[Assigned task]
No pictures, please. Copy exactly the lines from the one with "Información" through the final line below.

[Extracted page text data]
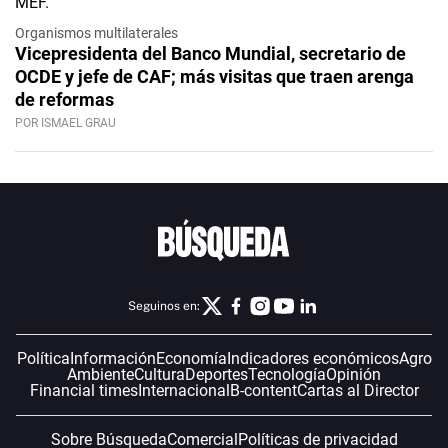
Organismos multilaterales
Vicepresidenta del Banco Mundial, secretario de
OCDE y jefe de CAF; más visitas que traen arenga
de reformas
POR ISMAEL GRAU
Seguinos en:
Política
Información
Economía
Indicadores económicos
Agro
Ambiente
Cultura
Deportes
Tecnología
Opinión
Financial times
Internacional
B-content
Cartas al Director
Sobre Búsqueda
Comercial
Políticas de privacidad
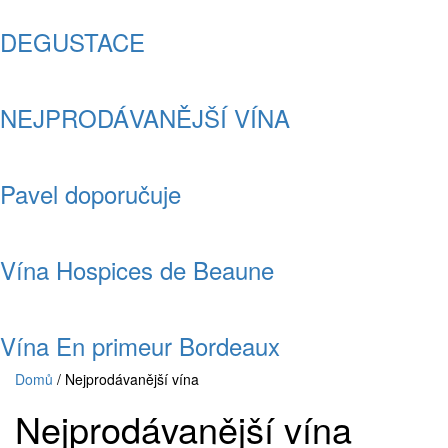
DEGUSTACE
NEJPRODÁVANĚJŠÍ VÍNA
Pavel doporučuje
Vína Hospices de Beaune
Vína En primeur Bordeaux
Domů
/ Nejprodávanější vína
Nejprodávanější vína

[Expected answer]
Información
Economía
Indicadores económicos
Agro
Ambiente
Cultura
Deportes
Tecnología
Opinión
Financial times
Internacional
B-content
Cartas al Director
Sobre Búsqueda
Comercial
Políticas de privacidad
DEGUSTACE
NEJPRODÁVANĚJŠÍ VÍNA
Pavel doporučuje
Vína Hospices de Beaune
Vína En primeur Bordeaux
Domů
/ Nejprodávanější vína
Nejprodávanější vína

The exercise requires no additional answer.